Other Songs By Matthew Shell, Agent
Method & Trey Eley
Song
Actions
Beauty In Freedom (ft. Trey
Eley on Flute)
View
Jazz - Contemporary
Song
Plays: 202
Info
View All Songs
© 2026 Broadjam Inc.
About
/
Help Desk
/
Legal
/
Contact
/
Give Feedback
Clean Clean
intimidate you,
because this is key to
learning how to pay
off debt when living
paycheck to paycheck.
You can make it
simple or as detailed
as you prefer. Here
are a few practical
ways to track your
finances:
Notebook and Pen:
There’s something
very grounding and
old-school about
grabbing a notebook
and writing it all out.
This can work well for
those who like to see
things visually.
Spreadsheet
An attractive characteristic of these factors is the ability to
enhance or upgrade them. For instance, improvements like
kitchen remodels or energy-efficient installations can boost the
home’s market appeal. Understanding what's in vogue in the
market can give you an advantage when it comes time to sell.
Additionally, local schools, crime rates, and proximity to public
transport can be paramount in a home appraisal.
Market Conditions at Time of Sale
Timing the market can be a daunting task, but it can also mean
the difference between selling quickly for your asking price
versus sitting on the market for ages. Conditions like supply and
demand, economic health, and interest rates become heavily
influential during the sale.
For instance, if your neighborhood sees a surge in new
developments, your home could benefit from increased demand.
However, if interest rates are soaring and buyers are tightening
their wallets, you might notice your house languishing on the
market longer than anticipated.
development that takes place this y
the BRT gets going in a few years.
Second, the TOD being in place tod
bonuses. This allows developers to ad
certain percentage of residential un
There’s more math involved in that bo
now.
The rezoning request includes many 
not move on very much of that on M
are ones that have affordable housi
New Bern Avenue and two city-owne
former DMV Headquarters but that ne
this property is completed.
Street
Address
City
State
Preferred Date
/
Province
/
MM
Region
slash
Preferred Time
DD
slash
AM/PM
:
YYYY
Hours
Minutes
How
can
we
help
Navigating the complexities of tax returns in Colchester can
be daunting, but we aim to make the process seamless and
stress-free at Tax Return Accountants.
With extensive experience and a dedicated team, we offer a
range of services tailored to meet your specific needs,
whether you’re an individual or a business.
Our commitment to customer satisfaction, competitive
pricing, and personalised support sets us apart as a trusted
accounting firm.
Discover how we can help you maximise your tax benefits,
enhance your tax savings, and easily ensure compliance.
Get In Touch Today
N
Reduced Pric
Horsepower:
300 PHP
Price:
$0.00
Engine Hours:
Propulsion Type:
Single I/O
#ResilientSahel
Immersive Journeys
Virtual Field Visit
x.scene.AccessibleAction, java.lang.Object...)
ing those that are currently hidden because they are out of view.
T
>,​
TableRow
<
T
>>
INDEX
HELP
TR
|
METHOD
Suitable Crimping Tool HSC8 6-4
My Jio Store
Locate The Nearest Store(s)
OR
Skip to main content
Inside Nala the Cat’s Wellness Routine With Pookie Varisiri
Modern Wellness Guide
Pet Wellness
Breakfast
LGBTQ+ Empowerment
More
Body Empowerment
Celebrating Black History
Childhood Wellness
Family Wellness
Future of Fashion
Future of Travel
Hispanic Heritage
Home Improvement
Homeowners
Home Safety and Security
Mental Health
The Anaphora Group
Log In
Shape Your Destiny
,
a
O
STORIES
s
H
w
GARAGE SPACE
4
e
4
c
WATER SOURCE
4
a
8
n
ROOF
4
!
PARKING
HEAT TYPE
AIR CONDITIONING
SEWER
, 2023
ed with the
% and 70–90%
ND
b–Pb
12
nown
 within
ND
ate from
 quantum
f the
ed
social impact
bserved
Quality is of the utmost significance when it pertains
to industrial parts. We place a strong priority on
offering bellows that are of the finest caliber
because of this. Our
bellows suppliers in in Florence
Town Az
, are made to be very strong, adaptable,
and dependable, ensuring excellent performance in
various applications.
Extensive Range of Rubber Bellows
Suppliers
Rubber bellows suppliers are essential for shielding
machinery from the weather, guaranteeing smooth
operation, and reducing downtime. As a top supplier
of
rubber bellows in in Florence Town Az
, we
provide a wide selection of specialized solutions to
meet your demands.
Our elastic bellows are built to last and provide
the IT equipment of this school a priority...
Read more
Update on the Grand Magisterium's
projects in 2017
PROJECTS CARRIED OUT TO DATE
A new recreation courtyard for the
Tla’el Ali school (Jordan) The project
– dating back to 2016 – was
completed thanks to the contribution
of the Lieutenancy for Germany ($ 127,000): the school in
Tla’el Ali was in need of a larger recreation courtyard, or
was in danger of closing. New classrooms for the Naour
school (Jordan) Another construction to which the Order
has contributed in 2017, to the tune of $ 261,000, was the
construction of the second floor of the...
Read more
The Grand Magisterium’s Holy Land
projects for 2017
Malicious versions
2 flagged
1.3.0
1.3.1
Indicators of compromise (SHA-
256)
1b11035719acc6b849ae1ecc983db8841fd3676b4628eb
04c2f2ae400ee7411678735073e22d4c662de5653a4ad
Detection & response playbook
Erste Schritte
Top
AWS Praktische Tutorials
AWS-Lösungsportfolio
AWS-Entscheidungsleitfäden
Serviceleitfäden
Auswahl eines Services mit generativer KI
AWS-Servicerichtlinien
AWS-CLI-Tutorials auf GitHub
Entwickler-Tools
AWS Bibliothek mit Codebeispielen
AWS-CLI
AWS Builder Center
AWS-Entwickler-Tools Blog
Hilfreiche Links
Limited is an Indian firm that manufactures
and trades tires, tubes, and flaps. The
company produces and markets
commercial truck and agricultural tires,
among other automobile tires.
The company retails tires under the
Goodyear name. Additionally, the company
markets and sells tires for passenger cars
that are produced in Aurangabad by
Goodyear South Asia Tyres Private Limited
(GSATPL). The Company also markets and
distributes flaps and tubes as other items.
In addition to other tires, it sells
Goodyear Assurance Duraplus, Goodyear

········

What this task involves: Would you please print every record exactly as written?

Solution:
Other Songs By Matthew Shell, Agent
Method & Trey Eley
Song
Actions
Beauty In Freedom (ft. Trey
Eley on Flute)
View
Jazz - Contemporary
Song
Plays: 202
Info
View All Songs
© 2026 Broadjam Inc.
About
/
Help Desk
/
Legal
/
Contact
/
Give Feedback
Clean Clean
intimidate you,
because this is key to
learning how to pay
off debt when living
paycheck to paycheck.
You can make it
simple or as detailed
as you prefer. Here
are a few practical
ways to track your
finances:
Notebook and Pen:
There’s something
very grounding and
old-school about
grabbing a notebook
and writing it all out.
This can work well for
those who like to see
things visually.
Spreadsheet
An attractive characteristic of these factors is the ability to
enhance or upgrade them. For instance, improvements like
kitchen remodels or energy-efficient installations can boost the
home’s market appeal. Understanding what's in vogue in the
market can give you an advantage when it comes time to sell.
Additionally, local schools, crime rates, and proximity to public
transport can be paramount in a home appraisal.
Market Conditions at Time of Sale
Timing the market can be a daunting task, but it can also mean
the difference between selling quickly for your asking price
versus sitting on the market for ages. Conditions like supply and
demand, economic health, and interest rates become heavily
influential during the sale.
For instance, if your neighborhood sees a surge in new
developments, your home could benefit from increased demand.
However, if interest rates are soaring and buyers are tightening
their wallets, you might notice your house languishing on the
market longer than anticipated.
development that takes place this y
the BRT gets going in a few years.
Second, the TOD being in place tod
bonuses. This allows developers to ad
certain percentage of residential un
There’s more math involved in that bo
now.
The rezoning request includes many 
not move on very much of that on M
are ones that have affordable housi
New Bern Avenue and two city-owne
former DMV Headquarters but that ne
this property is completed.
Street
Address
City
State
Preferred Date
/
Province
/
MM
Region
slash
Preferred Time
DD
slash
AM/PM
:
YYYY
Hours
Minutes
How
can
we
help
Navigating the complexities of tax returns in Colchester can
be daunting, but we aim to make the process seamless and
stress-free at Tax Return Accountants.
With extensive experience and a dedicated team, we offer a
range of services tailored to meet your specific needs,
whether you’re an individual or a business.
Our commitment to customer satisfaction, competitive
pricing, and personalised support sets us apart as a trusted
accounting firm.
Discover how we can help you maximise your tax benefits,
enhance your tax savings, and easily ensure compliance.
Get In Touch Today
N
Reduced Pric
Horsepower:
300 PHP
Price:
$0.00
Engine Hours:
Propulsion Type:
Single I/O
#ResilientSahel
Immersive Journeys
Virtual Field Visit
x.scene.AccessibleAction, java.lang.Object...)
ing those that are currently hidden because they are out of view.
T
>,​
TableRow
<
T
>>
INDEX
HELP
TR
|
METHOD
Suitable Crimping Tool HSC8 6-4
My Jio Store
Locate The Nearest Store(s)
OR
Skip to main content
Inside Nala the Cat’s Wellness Routine With Pookie Varisiri
Modern Wellness Guide
Pet Wellness
Breakfast
LGBTQ+ Empowerment
More
Body Empowerment
Celebrating Black History
Childhood Wellness
Family Wellness
Future of Fashion
Future of Travel
Hispanic Heritage
Home Improvement
Homeowners
Home Safety and Security
Mental Health
The Anaphora Group
Log In
Shape Your Destiny
,
a
O
STORIES
s
H
w
GARAGE SPACE
4
e
4
c
WATER SOURCE
4
a
8
n
ROOF
4
!
PARKING
HEAT TYPE
AIR CONDITIONING
SEWER
, 2023
ed with the
% and 70–90%
ND
b–Pb
12
nown
 within
ND
ate from
 quantum
f the
ed
social impact
bserved
Quality is of the utmost significance when it pertains
to industrial parts. We place a strong priority on
offering bellows that are of the finest caliber
because of this. Our
bellows suppliers in in Florence
Town Az
, are made to be very strong, adaptable,
and dependable, ensuring excellent performance in
various applications.
Extensive Range of Rubber Bellows
Suppliers
Rubber bellows suppliers are essential for shielding
machinery from the weather, guaranteeing smooth
operation, and reducing downtime. As a top supplier
of
rubber bellows in in Florence Town Az
, we
provide a wide selection of specialized solutions to
meet your demands.
Our elastic bellows are built to last and provide
the IT equipment of this school a priority...
Read more
Update on the Grand Magisterium's
projects in 2017
PROJECTS CARRIED OUT TO DATE
A new recreation courtyard for the
Tla’el Ali school (Jordan) The project
– dating back to 2016 – was
completed thanks to the contribution
of the Lieutenancy for Germany ($ 127,000): the school in
Tla’el Ali was in need of a larger recreation courtyard, or
was in danger of closing. New classrooms for the Naour
school (Jordan) Another construction to which the Order
has contributed in 2017, to the tune of $ 261,000, was the
construction of the second floor of the...
Read more
The Grand Magisterium’s Holy Land
projects for 2017
Malicious versions
2 flagged
1.3.0
1.3.1
Indicators of compromise (SHA-
256)
1b11035719acc6b849ae1ecc983db8841fd3676b4628eb
04c2f2ae400ee7411678735073e22d4c662de5653a4ad
Detection & response playbook
Erste Schritte
Top
AWS Praktische Tutorials
AWS-Lösungsportfolio
AWS-Entscheidungsleitfäden
Serviceleitfäden
Auswahl eines Services mit generativer KI
AWS-Servicerichtlinien
AWS-CLI-Tutorials auf GitHub
Entwickler-Tools
AWS Bibliothek mit Codebeispielen
AWS-CLI
AWS Builder Center
AWS-Entwickler-Tools Blog
Hilfreiche Links
Limited is an Indian firm that manufactures
and trades tires, tubes, and flaps. The
company produces and markets
commercial truck and agricultural tires,
among other automobile tires.
The company retails tires under the
Goodyear name. Additionally, the company
markets and sells tires for passenger cars
that are produced in Aurangabad by
Goodyear South Asia Tyres Private Limited
(GSATPL). The Company also markets and
distributes flaps and tubes as other items.
In addition to other tires, it sells
Goodyear Assurance Duraplus, Goodyear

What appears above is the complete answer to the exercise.